Record set.
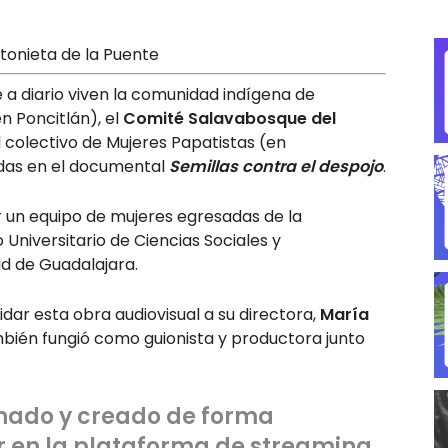
 a diario viven la comunidad indígena de
n Poncitlán), el
Comité Salavabosque del
el colectivo de Mujeres Papatistas (en
adas en el documental
Semillas contra el despojo
.
r un equipo de mujeres egresadas de la
 Universitario de Ciencias Sociales y
d de Guadalajara.
idar esta obra audiovisual a su directora,
María
mbién fungió como guionista y productora junto
ionado y creado de forma
r en la plataforma de streaming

Problem to work on.
All lines from the one containing "adas en el documental" through the end of the listing above are to be restated word for word, and no others.

Exercise solution.
adas en el documental
Semillas contra el despojo
.
r un equipo de mujeres egresadas de la
 Universitario de Ciencias Sociales y
d de Guadalajara.
idar esta obra audiovisual a su directora,
María
mbién fungió como guionista y productora junto
ionado y creado de forma
r en la plataforma de streaming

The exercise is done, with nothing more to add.